_TASK DETAILS_
Repeat the whole listing exactly.

[RECORDS SUPPLIED Boundary: Start]

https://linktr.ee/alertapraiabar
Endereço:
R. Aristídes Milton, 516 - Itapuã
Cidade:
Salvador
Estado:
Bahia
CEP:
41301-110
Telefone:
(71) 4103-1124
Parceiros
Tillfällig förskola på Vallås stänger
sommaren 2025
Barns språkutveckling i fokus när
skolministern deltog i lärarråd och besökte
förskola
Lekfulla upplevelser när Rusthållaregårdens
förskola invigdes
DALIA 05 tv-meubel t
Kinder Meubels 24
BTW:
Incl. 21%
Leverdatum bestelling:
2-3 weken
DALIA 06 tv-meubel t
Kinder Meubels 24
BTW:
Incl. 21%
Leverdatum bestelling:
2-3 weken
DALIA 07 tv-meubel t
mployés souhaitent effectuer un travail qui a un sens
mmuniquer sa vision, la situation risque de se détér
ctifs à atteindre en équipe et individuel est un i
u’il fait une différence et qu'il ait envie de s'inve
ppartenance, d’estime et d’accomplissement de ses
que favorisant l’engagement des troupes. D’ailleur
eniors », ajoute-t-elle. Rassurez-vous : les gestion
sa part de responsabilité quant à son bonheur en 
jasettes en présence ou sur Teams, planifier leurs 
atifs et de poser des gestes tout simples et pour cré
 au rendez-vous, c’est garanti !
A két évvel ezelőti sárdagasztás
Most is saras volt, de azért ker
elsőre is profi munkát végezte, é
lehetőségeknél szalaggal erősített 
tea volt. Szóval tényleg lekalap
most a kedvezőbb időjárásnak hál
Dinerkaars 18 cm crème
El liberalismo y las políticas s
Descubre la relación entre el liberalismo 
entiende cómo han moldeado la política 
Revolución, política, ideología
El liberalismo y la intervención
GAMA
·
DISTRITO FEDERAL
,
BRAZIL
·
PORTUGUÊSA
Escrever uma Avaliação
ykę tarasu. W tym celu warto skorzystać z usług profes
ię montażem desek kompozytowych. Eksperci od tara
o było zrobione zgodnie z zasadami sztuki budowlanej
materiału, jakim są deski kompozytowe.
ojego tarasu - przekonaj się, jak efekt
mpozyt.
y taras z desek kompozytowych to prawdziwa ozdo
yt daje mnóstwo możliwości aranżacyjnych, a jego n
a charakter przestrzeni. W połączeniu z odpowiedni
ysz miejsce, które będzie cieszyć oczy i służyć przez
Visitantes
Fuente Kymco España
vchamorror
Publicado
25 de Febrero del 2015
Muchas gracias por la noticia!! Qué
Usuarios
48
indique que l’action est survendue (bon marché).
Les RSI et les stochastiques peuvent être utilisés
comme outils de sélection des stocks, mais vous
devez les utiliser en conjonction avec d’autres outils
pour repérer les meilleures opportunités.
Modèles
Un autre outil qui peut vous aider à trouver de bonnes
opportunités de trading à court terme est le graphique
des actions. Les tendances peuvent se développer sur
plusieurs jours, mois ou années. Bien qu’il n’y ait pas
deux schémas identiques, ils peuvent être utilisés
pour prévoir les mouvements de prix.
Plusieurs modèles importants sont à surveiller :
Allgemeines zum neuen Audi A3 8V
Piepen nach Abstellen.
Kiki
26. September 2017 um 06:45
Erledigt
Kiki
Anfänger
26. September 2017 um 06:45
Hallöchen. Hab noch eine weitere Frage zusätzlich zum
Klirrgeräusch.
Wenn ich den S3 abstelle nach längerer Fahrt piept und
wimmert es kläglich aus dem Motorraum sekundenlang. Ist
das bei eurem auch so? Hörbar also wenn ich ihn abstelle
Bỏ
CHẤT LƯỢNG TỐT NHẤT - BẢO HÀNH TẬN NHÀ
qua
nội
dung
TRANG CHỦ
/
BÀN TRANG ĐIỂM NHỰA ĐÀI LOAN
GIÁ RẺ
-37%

[RECORDS SUPPLIED Boundary: End]

_TASK ANSWER_
https://linktr.ee/alertapraiabar
Endereço:
R. Aristídes Milton, 516 - Itapuã
Cidade:
Salvador
Estado:
Bahia
CEP:
41301-110
Telefone:
(71) 4103-1124
Parceiros
Tillfällig förskola på Vallås stänger
sommaren 2025
Barns språkutveckling i fokus när
skolministern deltog i lärarråd och besökte
förskola
Lekfulla upplevelser när Rusthållaregårdens
förskola invigdes
DALIA 05 tv-meubel t
Kinder Meubels 24
BTW:
Incl. 21%
Leverdatum bestelling:
2-3 weken
DALIA 06 tv-meubel t
Kinder Meubels 24
BTW:
Incl. 21%
Leverdatum bestelling:
2-3 weken
DALIA 07 tv-meubel t
mployés souhaitent effectuer un travail qui a un sens
mmuniquer sa vision, la situation risque de se détér
ctifs à atteindre en équipe et individuel est un i
u’il fait une différence et qu'il ait envie de s'inve
ppartenance, d’estime et d’accomplissement de ses
que favorisant l’engagement des troupes. D’ailleur
eniors », ajoute-t-elle. Rassurez-vous : les gestion
sa part de responsabilité quant à son bonheur en 
jasettes en présence ou sur Teams, planifier leurs 
atifs et de poser des gestes tout simples et pour cré
 au rendez-vous, c’est garanti !
A két évvel ezelőti sárdagasztás
Most is saras volt, de azért ker
elsőre is profi munkát végezte, é
lehetőségeknél szalaggal erősített 
tea volt. Szóval tényleg lekalap
most a kedvezőbb időjárásnak hál
Dinerkaars 18 cm crème
El liberalismo y las políticas s
Descubre la relación entre el liberalismo 
entiende cómo han moldeado la política 
Revolución, política, ideología
El liberalismo y la intervención
GAMA
·
DISTRITO FEDERAL
,
BRAZIL
·
PORTUGUÊSA
Escrever uma Avaliação
ykę tarasu. W tym celu warto skorzystać z usług profes
ię montażem desek kompozytowych. Eksperci od tara
o było zrobione zgodnie z zasadami sztuki budowlanej
materiału, jakim są deski kompozytowe.
ojego tarasu - przekonaj się, jak efekt
mpozyt.
y taras z desek kompozytowych to prawdziwa ozdo
yt daje mnóstwo możliwości aranżacyjnych, a jego n
a charakter przestrzeni. W połączeniu z odpowiedni
ysz miejsce, które będzie cieszyć oczy i służyć przez
Visitantes
Fuente Kymco España
vchamorror
Publicado
25 de Febrero del 2015
Muchas gracias por la noticia!! Qué
Usuarios
48
indique que l’action est survendue (bon marché).
Les RSI et les stochastiques peuvent être utilisés
comme outils de sélection des stocks, mais vous
devez les utiliser en conjonction avec d’autres outils
pour repérer les meilleures opportunités.
Modèles
Un autre outil qui peut vous aider à trouver de bonnes
opportunités de trading à court terme est le graphique
des actions. Les tendances peuvent se développer sur
plusieurs jours, mois ou années. Bien qu’il n’y ait pas
deux schémas identiques, ils peuvent être utilisés
pour prévoir les mouvements de prix.
Plusieurs modèles importants sont à surveiller :
Allgemeines zum neuen Audi A3 8V
Piepen nach Abstellen.
Kiki
26. September 2017 um 06:45
Erledigt
Kiki
Anfänger
26. September 2017 um 06:45
Hallöchen. Hab noch eine weitere Frage zusätzlich zum
Klirrgeräusch.
Wenn ich den S3 abstelle nach längerer Fahrt piept und
wimmert es kläglich aus dem Motorraum sekundenlang. Ist
das bei eurem auch so? Hörbar also wenn ich ihn abstelle
Bỏ
CHẤT LƯỢNG TỐT NHẤT - BẢO HÀNH TẬN NHÀ
qua
nội
dung
TRANG CHỦ
/
BÀN TRANG ĐIỂM NHỰA ĐÀI LOAN
GIÁ RẺ
-37%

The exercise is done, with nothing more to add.